Aim of the study: In this report we describe experience with gemcitabine-docetaxel in pediatric patients with relapsed or refractory sarcomas.
Patients and methods: Ten relapsed/refractory pediatric sarcoma patients including 6 Ewing sarcoma, 2 synovial sarcoma, 1 osteosarcoma, and 1 undifferentiated sarcoma, were treated prospectively, in an outpatient setting, with gemcitabine 1000 mg/m over 90 minutes on day 1 and 8, and docetaxel 100 mg/m over 2 to 4 hours on day 8 of a 21-day cycle, as an investigational rescue therapy.

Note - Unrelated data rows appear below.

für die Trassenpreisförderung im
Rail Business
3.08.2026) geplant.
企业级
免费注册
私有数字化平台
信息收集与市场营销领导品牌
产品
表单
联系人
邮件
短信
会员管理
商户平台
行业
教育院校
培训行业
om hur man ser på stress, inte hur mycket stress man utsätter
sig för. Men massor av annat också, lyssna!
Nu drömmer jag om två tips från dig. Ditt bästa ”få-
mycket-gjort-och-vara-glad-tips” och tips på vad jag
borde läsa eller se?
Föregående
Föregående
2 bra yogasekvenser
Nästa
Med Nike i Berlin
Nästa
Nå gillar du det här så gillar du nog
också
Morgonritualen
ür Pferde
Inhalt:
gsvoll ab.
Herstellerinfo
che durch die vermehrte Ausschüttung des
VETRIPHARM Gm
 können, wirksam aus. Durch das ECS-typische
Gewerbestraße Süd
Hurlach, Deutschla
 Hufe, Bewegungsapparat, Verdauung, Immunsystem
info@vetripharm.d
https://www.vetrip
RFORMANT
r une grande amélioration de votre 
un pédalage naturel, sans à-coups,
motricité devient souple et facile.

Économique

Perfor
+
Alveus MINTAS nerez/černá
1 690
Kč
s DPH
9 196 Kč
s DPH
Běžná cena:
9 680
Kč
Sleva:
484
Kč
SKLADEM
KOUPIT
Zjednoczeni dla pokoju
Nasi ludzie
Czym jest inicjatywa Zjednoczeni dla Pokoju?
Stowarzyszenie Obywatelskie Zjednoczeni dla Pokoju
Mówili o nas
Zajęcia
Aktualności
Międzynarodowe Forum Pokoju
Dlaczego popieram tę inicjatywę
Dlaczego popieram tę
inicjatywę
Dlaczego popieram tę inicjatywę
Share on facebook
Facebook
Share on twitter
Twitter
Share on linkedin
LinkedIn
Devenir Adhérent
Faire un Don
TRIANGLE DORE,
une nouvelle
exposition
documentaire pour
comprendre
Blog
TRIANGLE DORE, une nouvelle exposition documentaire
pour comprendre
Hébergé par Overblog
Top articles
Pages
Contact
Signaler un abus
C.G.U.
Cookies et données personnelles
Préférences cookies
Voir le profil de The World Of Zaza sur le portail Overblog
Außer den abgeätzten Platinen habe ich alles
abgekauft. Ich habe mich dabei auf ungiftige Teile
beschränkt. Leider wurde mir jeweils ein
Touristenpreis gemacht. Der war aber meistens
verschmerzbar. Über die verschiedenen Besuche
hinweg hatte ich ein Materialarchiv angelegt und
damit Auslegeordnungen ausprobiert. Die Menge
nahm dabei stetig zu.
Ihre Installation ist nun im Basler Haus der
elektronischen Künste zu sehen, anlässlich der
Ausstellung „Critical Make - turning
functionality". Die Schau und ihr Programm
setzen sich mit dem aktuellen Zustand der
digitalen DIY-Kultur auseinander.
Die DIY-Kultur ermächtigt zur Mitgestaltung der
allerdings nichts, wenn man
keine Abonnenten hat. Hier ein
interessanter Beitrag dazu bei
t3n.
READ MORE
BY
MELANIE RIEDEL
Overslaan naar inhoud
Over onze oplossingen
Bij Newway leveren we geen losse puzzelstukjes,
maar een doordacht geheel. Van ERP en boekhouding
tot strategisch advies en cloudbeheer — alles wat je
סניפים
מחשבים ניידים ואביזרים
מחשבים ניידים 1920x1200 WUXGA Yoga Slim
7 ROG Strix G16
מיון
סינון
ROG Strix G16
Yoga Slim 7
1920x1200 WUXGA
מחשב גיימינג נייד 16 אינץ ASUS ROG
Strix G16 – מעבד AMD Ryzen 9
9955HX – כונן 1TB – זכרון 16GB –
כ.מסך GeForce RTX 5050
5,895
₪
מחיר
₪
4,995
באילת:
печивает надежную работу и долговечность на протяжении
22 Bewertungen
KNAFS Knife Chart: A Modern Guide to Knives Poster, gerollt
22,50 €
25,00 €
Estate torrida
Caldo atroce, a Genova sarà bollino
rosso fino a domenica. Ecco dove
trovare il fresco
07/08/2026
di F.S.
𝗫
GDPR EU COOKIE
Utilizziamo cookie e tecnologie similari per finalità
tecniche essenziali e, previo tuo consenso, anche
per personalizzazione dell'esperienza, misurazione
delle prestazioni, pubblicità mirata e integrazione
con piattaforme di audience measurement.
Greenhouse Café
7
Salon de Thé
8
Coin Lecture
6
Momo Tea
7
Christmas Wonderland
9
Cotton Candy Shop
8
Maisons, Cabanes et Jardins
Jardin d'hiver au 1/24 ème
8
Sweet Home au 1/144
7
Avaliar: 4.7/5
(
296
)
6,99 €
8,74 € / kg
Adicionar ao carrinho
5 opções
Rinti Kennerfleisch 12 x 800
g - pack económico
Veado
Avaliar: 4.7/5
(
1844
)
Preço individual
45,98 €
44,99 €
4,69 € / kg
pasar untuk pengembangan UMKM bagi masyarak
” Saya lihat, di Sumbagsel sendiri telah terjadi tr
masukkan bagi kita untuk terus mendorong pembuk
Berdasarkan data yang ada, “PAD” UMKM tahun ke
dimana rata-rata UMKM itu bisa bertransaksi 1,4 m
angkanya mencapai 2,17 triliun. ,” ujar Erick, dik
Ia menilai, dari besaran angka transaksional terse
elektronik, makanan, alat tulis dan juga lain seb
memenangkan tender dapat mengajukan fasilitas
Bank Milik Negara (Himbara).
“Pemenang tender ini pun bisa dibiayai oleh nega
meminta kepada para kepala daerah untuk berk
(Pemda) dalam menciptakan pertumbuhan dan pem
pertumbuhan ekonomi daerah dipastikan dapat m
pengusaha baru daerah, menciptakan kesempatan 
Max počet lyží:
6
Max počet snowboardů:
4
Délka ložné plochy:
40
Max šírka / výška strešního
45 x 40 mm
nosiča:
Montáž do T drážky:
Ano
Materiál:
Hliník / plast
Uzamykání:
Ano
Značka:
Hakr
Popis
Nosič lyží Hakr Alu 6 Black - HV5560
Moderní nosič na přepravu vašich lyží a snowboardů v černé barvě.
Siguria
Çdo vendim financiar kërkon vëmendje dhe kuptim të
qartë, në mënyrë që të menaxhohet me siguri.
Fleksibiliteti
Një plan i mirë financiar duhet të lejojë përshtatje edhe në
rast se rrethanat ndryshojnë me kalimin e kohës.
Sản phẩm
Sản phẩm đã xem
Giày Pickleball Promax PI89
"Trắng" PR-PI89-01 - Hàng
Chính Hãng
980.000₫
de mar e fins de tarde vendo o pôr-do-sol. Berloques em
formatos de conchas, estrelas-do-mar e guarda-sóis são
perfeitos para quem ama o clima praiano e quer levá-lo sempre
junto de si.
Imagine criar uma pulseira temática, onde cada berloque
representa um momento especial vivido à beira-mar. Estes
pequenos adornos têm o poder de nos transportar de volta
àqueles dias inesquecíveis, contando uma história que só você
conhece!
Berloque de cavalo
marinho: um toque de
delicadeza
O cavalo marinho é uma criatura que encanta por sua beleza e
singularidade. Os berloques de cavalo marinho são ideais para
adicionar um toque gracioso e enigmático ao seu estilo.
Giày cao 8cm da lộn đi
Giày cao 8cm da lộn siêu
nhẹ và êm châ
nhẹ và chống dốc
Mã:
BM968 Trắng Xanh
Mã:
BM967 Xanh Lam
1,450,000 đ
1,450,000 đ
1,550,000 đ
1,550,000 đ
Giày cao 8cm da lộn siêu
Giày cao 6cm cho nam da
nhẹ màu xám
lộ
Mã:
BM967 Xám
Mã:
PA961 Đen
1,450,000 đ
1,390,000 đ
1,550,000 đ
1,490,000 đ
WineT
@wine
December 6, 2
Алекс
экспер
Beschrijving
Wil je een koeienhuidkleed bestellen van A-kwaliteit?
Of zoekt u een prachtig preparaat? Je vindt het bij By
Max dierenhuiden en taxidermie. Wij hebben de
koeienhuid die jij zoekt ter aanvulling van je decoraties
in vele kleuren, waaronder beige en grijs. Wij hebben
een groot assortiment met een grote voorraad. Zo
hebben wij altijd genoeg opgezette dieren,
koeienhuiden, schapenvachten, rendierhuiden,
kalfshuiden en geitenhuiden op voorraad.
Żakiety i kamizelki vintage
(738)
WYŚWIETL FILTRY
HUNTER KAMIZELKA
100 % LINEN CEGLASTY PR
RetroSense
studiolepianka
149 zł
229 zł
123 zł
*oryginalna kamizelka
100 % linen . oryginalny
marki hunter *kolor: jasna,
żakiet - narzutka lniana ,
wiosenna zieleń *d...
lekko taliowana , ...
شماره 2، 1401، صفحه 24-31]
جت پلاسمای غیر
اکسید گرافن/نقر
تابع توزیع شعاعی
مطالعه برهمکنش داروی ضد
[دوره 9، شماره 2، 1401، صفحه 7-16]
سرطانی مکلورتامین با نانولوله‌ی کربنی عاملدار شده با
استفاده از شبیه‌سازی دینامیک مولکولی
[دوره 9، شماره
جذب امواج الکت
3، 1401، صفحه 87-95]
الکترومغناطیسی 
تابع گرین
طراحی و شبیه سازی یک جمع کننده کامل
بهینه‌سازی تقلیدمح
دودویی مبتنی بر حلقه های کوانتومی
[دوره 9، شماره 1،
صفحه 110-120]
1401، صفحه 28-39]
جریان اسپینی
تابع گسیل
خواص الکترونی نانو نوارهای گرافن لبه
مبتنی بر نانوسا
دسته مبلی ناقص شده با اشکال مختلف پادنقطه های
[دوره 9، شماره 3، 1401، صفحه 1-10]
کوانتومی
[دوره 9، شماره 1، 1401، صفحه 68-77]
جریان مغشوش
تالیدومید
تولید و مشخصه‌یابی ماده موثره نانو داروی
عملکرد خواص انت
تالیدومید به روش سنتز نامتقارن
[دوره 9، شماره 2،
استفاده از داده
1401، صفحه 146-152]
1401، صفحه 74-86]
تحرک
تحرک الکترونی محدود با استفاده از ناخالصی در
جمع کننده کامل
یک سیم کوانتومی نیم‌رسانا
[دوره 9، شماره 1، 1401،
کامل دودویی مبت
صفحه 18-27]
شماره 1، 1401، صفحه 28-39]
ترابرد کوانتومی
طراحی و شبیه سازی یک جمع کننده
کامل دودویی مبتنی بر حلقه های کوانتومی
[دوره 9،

Results: The patients (ages 4 to 18) received a total of 70 cycles of therapy (median 6 cycles; range: 4 to 10 y). All symptomatic patients responded clinically to the new regimen. By Response Evaluation Criteria in Solid Tumors criteria, 4 (40%) patients had a complete response (CR), 1 (10%) had a partial response (PR), 3 (30%) had stable disease (SD), and 2 (20%) had a progressive disease (PD), which provides an objective response rate (CR+PR) of 50%. Median duration of response (CR+PR+SD) was 10 months (range: 6 to 32+ mo). Five out of the 10 patients (50%) are alive, with a median follow-up of 48 months from diagnosis. Mild toxicities (no grades 3 to 4) were encountered and managed in the ambulatory setting.
Conclusions: The gemcitabine-docetaxel regimen demonstrated antitumor activity against advanced pediatric (mainly Ewing) sarcomas, allowing for good quality of life. Evaluation in a large, formal phase 2 trials for Ewing patients is ongoing.